Okay, so 80% of the $30 million could be recognized immediately?

Yes, immediately.

And then just one more question. So $70 million between cash and available for sale securities, I mean, $70 million, I think that's the most sort of cash or equivalents that you guys have had in a while. Does that change your way of thinking about capital allocation at all? Does it make you want to go deeper in some R&D spend? Or can you just talk about if that changes anything in terms of your thinking around capital allocation? Thanks.

Yes. You know, and you recall this time last year, we and as everyone were prioritizing liquidity and having healthy balance sheets. I think for us, we continue to look at our balance sheet as a dynamic tool for growth. As I said in the past, it's a static indicator of performance. So using that balance sheet is always something we consider how to dynamically allocate capital and grow the business eventually. Coming out of this, what we hope is a post-COVID world with a rebound in economic metrics. We also always have a healthy corporate development initiative. We don't talk much about it, but we're always -- Tim and the team were always sifting to find great technologies, great things that complement where we're going, intellectual property. So that will always be in play for the balance sheet is there. But then on the capital allocation, I'll turn it over to Tim as well.

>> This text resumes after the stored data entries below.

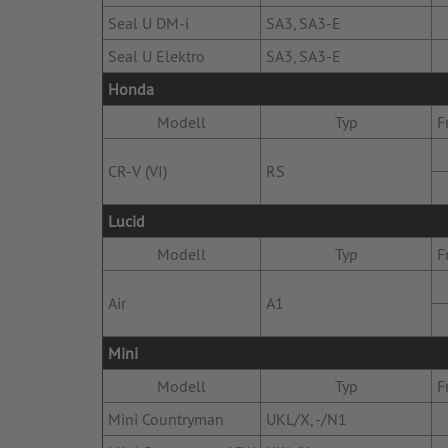
Seal U DM-i
SA3, SA3-E
Seal U Elektro
SA3, SA3-E
Honda
Modell
Typ
F
CR-V (VI)
RS
Lucid
Modell
Typ
F
Air
A1
Mini
Modell
Typ
F
Mini Countryman
UKL/X, -/N1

Yes. No, it's a really great question, and it's a fair question. We're really fortunate to be in a position with $70 million of cash and investments on the balance sheet. And boy, if you would have asked Gary and I about a year ago if we would have thought that it would have looked like this, I think both of us would have said too much uncertainty to call it.

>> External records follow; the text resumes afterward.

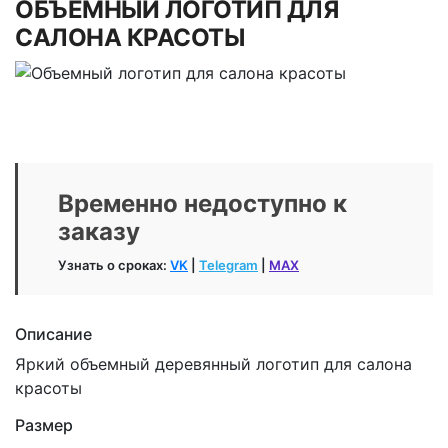
ОБЪЕМНЫЙ ЛОГОТИП ДЛЯ
САЛОНА КРАСОТЫ
Временно недоступно к
заказу
Узнать о сроках:
VK
|
Telegram
|
MAX
Описание
Яркий объемный деревянный логотип для салона
красоты
Размер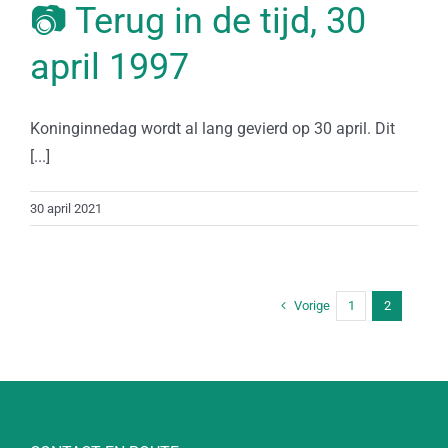
📷 Terug in de tijd, 30
april 1997
Koninginnedag wordt al lang gevierd op 30 april. Dit
[...]
30 april 2021
Vorige
1
2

But we were aiming for it.

But Mike, capital allocation, Surmodics has a history here of share repurchases. We do have an authorization in place. It always comes down to whether or not we think that we can utilize the cash that we have to further enhance and grow shareholder value creation. So not signaling that we would be doing a share repurchase, but as we kind of continue to look out over the next few years and continue to be in a position where we could grow the cash balance, that certainly could be on the table. Our team is pretty well set in terms of the activities that we are engaging on to help to grow the business. And I made a comment earlier in the call with regard to the potential of clinical studies to support approvals for some real important products in our portfolio, namely AVess and Sundance. It's possible that you could be seeing capital allocated to support pivotal studies, especially if we think that there could be a really nice and solid investment creation thesis behind doing that. And Gary highlighted something, it's taken us 5 years or so to kind of build this strategy, the transformation. We continue to execute on it. We're looking to put more points on the board. But we got to today by doing some pretty strategic I would say somewhat modest size transactions relative to what our market cap is. I would expect that if there's -- if we're going to be opportunistic, if there are things that really can help support the value creation that we have in front of us and complement these platforms that we're driving, don't be surprised if we do something like that. So the one thing that I will say is Gary is pretty clear in terms of capital allocation and return on invested capital. We won't do anything that we don't think has real strong likelihood of succeeding and is highly complementary to what we're doing. The vision, the mission is really clear around here, and you won't see us going off after things that are shiny. We'll be sticking closer to the knitting around here. Operator

Well, thank you all for joining our second fiscal quarter earnings call. And everyone, have a good day. Thanks.

Thank you. Ladies and gentlemen, this concludes today's presentation. You may now disconnect.